• RECORDS FOR PROCESSING

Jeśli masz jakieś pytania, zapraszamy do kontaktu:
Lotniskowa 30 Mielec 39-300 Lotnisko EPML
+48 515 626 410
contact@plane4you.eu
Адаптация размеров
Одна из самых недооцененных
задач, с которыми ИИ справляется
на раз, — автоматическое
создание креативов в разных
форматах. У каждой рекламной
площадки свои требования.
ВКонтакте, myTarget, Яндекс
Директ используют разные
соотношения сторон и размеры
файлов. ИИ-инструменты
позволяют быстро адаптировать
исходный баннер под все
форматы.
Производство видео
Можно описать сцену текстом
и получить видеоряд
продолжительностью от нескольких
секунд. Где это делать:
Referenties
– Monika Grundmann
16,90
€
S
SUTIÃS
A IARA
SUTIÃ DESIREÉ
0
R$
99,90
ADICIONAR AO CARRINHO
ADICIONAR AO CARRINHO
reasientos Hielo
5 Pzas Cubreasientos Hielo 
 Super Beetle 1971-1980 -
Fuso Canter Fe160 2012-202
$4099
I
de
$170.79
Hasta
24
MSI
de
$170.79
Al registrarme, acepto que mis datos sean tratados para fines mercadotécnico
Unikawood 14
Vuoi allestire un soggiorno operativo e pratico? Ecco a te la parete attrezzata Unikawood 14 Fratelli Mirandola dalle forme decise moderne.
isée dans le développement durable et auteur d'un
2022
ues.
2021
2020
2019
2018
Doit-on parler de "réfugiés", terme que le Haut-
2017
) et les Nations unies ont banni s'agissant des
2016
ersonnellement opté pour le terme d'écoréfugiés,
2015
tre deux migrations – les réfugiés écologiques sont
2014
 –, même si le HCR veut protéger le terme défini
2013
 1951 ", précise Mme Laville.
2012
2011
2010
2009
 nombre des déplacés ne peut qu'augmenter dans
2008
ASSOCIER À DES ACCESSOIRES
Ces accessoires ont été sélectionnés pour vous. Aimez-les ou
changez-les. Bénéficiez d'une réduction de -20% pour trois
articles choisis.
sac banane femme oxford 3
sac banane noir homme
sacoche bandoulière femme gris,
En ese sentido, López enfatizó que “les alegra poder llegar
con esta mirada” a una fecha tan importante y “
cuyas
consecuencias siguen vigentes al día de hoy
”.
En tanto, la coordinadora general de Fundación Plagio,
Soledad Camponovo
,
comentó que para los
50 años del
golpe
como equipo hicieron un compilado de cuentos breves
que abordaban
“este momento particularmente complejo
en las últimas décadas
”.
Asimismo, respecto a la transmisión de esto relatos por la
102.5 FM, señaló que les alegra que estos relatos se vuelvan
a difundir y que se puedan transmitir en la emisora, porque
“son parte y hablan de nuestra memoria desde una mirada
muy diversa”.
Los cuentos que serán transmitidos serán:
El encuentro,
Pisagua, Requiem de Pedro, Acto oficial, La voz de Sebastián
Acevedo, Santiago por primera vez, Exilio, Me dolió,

• TRY IT
Scan the material above. Copy each line that holds the word "Unikawood".

• EXERCISE ANSWER
Unikawood 14
Vuoi allestire un soggiorno operativo e pratico? Ecco a te la parete attrezzata Unikawood 14 Fratelli Mirandola dalle forme decise moderne.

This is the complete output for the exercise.